FACT CHECK: Has Global Approval Of The US ‘Plummeted’ Under Trump?
Independent Sen. Bernie Sanders said that international approval of the U.S. has “plummeted” under President Donald Trump.
Surveys that measure global attitudes toward the U.S. report that most countries showed a decline in approval of the U.S. and its leadership in 2017, though some countries showed an uptick.
Sanders expressed his disappointment with the global image of the U.S. on “Anderson Cooper 360” Monday. “It saddens me very much to see all over the world, they do a poll, they do international polls and they ask people all over the world, what do you think of the United States of America? We used to be very, very high up,” Sanders said.

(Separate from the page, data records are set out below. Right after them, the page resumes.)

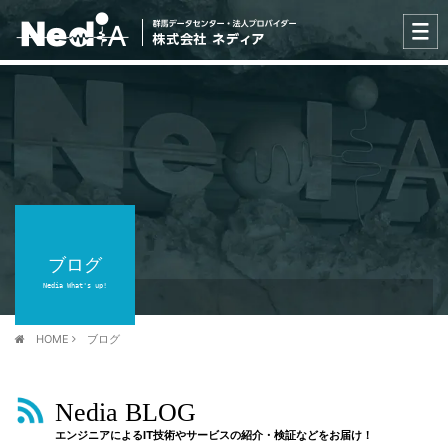
ブログ
Nedia What's up!
HOME
ブログ
Nedia BLOG
エンジニアによるIT技術やサービスの紹介・検証などをお届け！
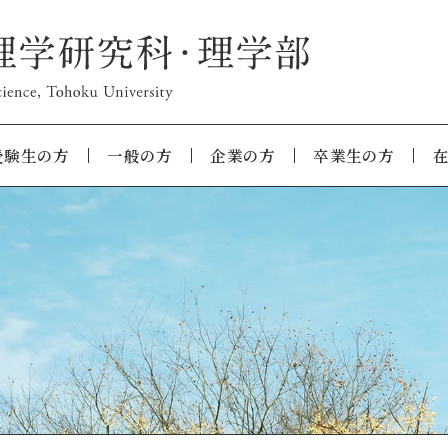
受験生の方
一般の方
企業の方
卒業生の方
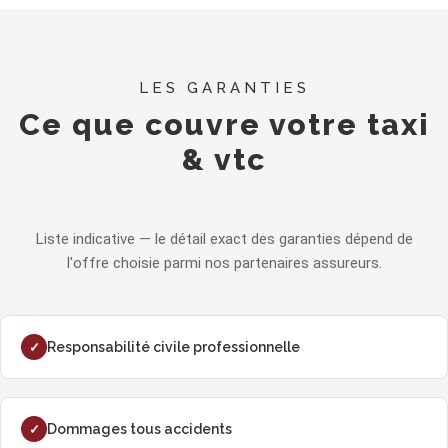
LES GARANTIES
Ce que couvre votre taxi
& vtc
Liste indicative — le détail exact des garanties dépend de
l'offre choisie parmi nos partenaires assureurs.
Responsabilité civile professionnelle
✓
Dommages tous accidents
✓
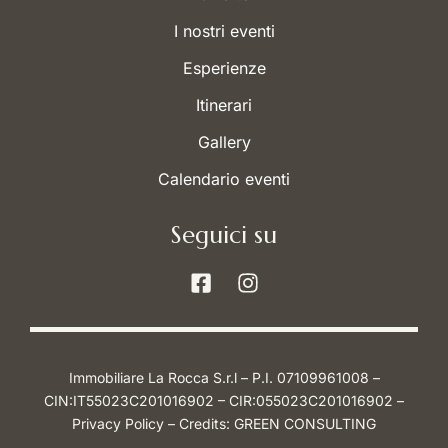
I nostri eventi
Esperienze
Itinerari
Gallery
Calendario eventi
Seguici su
Immobiliare La Rocca S.r.l – P.I. 07109961008 –
CIN:IT55023C201016902 – CIR:055023C201016902 –
Privacy Policy
– Credits:
GREEN CONSULTING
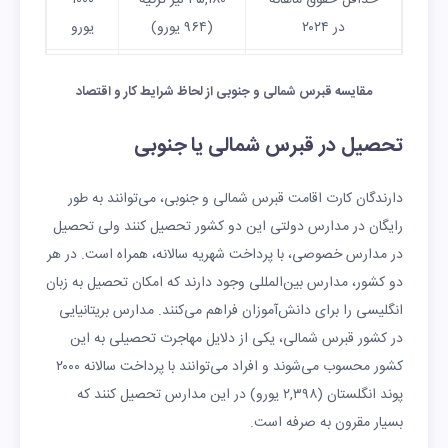
در ۲۰۲۴
(۹۶۴ یورو)
یورو
ساعات کاری استاندارد
تابستان: ۳۵
۴۰
مقایسه قبرس شمالی و جنوبی از لحاظ شرایط کار و اقتصاد
در طول هفته
ساعت
ساعت
زمستان: ۴۰
تحصیل در قبرس شمالی یا جنوبی
ساعت
دارندگان کارت اقامت قبرس شمالی و جنوبی، می‌توانند به طور
رایگان در مدارس دولتی این دو کشور تحصیل کنند ولی تحصیل
در مدارس خصوصی، با پرداخت شهریه سالانه، همراه است. در هر
دو کشور، مدارس بین‌المللی وجود دارند که امکان تحصیل به زبان
انگلیسی را برای دانش‌آموزان فراهم می‌کنند. مدارس بریتانیایی
در کشور قبرس شمالی، یکی از دلایل مهاجرت تحصیلی به این
کشور محسوب می‌شوند و افراد می‌توانند با پرداخت سالانه ۲۰۰۰
پوند انگلستان (۲,۳۹۸ یورو) در این مدارس تحصیل کنند که
بسیار مقرون به صرفه است.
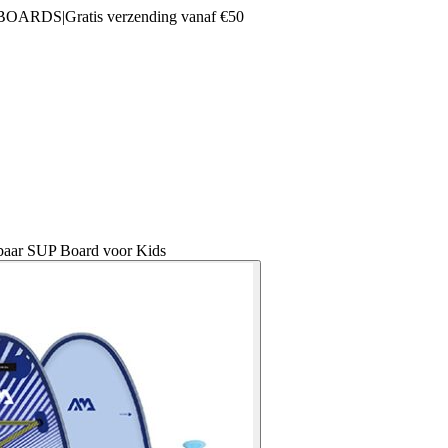
 BOARDS
|
Gratis verzending vanaf €50
baar SUP Board voor Kids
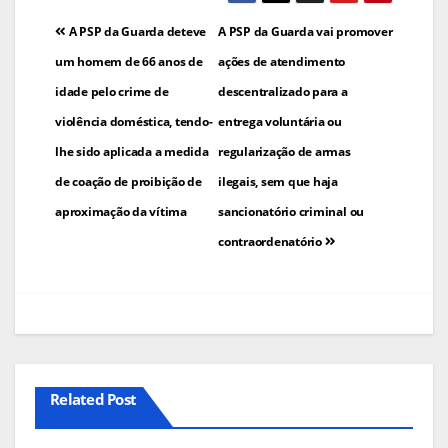
Navegação
A PSP da Guarda deteve
A PSP da Guarda vai promover
de
um homem de 66 anos de
ações de atendimento
idade pelo crime de
descentralizado para a
artigos
violência doméstica, tendo-
entrega voluntária ou
lhe sido aplicada a medida
regularização de armas
de coação de proibição de
ilegais, sem que haja
aproximação da vítima
sancionatório criminal ou
contraordenatório
Related Post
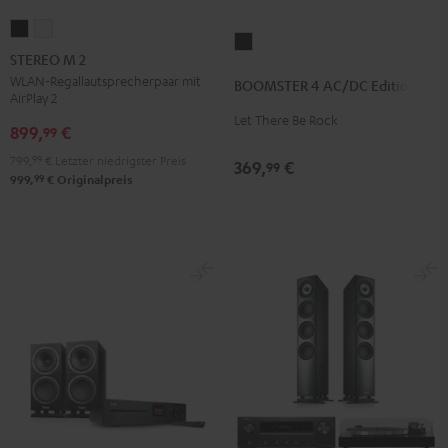
STEREO
STEREO
BOOMSTER
M
M
STEREO M 2
4
2
2
WLAN-Regallautsprecherpaar mit
BOOMSTER 4 AC/DC Edition
AC/DC
AirPlay 2
Schwarz
Weiß
Edition
Let There Be Rock
899,
€
99
Night
799,
99
€
Letzter niedrigster Preis
Black
369,
€
99
99
999,
€
Originalpreis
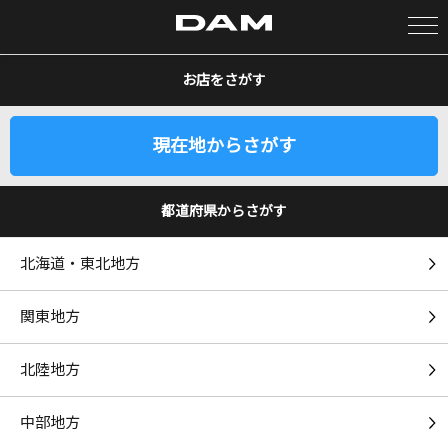
お店をさがす
カラオケ検索
現在地からさがす
カラオケ店舗検索
都道府県からさがす
カラオケリクエスト
北海道・東北地方
全国りれき
関東地方
リアルタイムで歌われている曲の一覧
北陸地方
魔訶不思議アドベンチャー!
高橋洋樹
中部地方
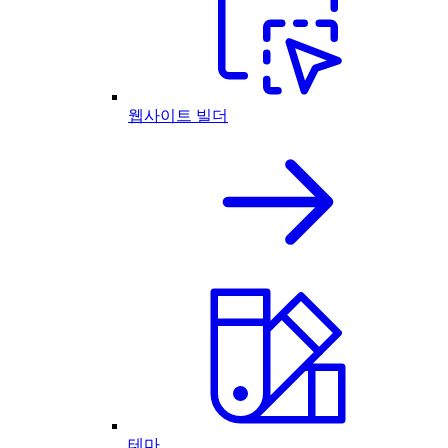
웹사이트 빌더
테마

He blamed Trump for the decline. “And now, that international feeling, that approval has plummeted under Trump because people see a regime, an administration right here in the United States that is not standing up what has historically been what the United States is supposed to be about, that is support for democracy, support for human rights, support for the oppressed all over the world,” Sanders said.
Polls from the Pew Research Center and Gallup show a decline in international approval of the U.S. or its leadership in most countries in 2017, the first year of Trump’s presidency. In some countries, the drop was drastic.
Pew measures country-by-country favorability of the U.S. in general. Its global indicators database does not have U.S. favorability data for all the 64 countries it lists, but of those that have data for either 2016 and 2017 or 2015 and 2017, favorability ratings have dropped in most countries.
Of the 17 countries for which Pew has data for both 2016 and 2017, 14 showed a decline in U.S. favorability. Greece, Hungary and Nigeria viewed the U.S. more favorably. On average, favorability ratings in the 17 countries fell from 62 percent in 2016 to 50 percent in 2017.
Pew has U.S. favorability data for more countries – 31 – for both 2015 and 2017. Comparing those figures shows a similar trend. Only three countries (Jordan, Russia and Vietnam) had a more favorable view of the U.S. in 2017 than in 2015, and Israel remained unchanged at 81 percent. The average favorability rating fell from 65 percent to 51 percent.
Gallup polls also show record low approval and record high disapproval of U.S. leadership across 134 countries. Median approval fell 18 points from 48 percent in 2016 to 30 percent in 2017, and median disapproval rose 15 points from 28 percent to 43 percent.
U.S. leadership approval ratings dropped substantially among key allies in Europe: 28 points in France, 26 points in the U.K. and 21 points in Germany. Portugal showed the sharpest drop at 51 points. Gallup noted, however, that “none of the current lower approval ratings in Europe is a new record low – many ratings were similar if not worse during the last two Bush years.”
Approval of U.S. leadership rose in 29 countries from 2016 to 2017, and by double digits in four of those: Belarus, Israel, Macedonia and Liberia.
Gallup started measuring international attitudes toward U.S. leadership annually in 2007. Median approval of U.S. leadership was 38 percent in 2007 and 34 percent in 2008, at the end of President George W. Bush’s last term, and remained in the 40s during President Barack Obama’s tenure. It peaked at 49 percent in 2009.